Answer ... As of 25 April 2018, the European General Data Protection Regulation (AlgemeneVerordeningGegevensbescherming – ‘GDPR’) (Regulation (EU) no. 2016/679) has replaced the Dutch Data Protection Act. The applicable data protection regime in the Netherlands now follows from the GDPR and the Dutch GDPR Implementation Act (Uitvoeringswet AVG). All companies that process personal data within the meaning of the GDPR must comply with the requirements laid down in this European regulation. This regime has no specific implications for fintech companies; it applies to all companies that process personal data (practically every company today). Depending on the type of fintech company and the manner in which it uses personal data, additional requirements following from sector-specific legislation may apply, such as the explicit consent requirement under the second Payment Services Directive. If a fintech company makes use of big data and/or artificial intelligence, specific requirements following from the GDPR with regard to profiling apply.
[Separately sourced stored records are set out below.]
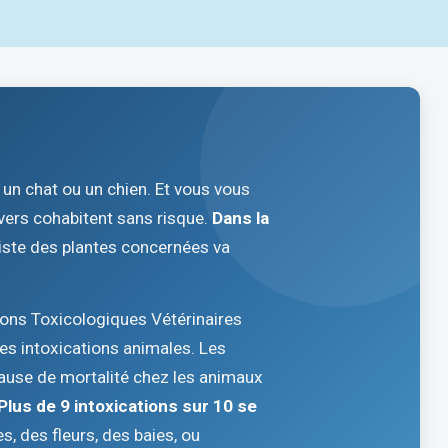
un chat ou un chien. Et vous vous
vers cohabitent sans risque.
Dans la
liste des plantes concernées va
ions Toxicologiques Vétérinaires
des intoxications animales. Les
ause de mortalité chez les animaux
Plus de 9 intoxications sur 10 se
es, des fleurs, des baies, ou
Examples of requirements that must be taken into account if the Dutch data protection regime applies include the following:

• Personal data may be processed only if such processing is done lawfully, fairly and in a transparent manner in relation to the data subjects;
• A record of processing activities must be maintained; and
• Depending on the risk presented to the rights and freedoms of natural persons, a data protection impact assessment must be carried out prior to the actual processing of the personal data.

Answer ... The applicable cybersecurity regime in the Netherlands mainly follows from requirements included in sector-specific legislation focusing on a specific type of business or from other areas of law, such as the GDPR. For example, the GDPR requires the controller and processor of personal data to implement appropriate technical and organisational measures to ensure a level of security appropriate to the risk involved with the processing of the personal data. Other examples of statutory requirements relating to cybersecurity can be found in the Dutch Prudential Rules (Financial Supervision Act) Decree (Besluitprudentiële regels Wft), pursuant to which certain types of financial companies must have procedures and measures in place to ensure the integrity, continuous availability and security of automated data processing.

In 2018 the Dutch Act on Security Network and Information Systems implementing the EU Cybersecurity Directive (no. 2016/1148) entered into force. The requirements laid down in the act apply to digital service providers (eg, online marketplaces, search engines, cloud computing service providers) that have at least 50 or more employees and/or generate a revenue of at least €10 million and provide essential services (eg, energy, banking, financial markets infrastructure). Pursuant to the act, these companies have a duty of care and must take adequate technical and organisational measures to control identified security risks.

Which cybersecurity requirements apply to fintech companies primarily depends on the exact business model of the fintech company and the applicable regulatory regime.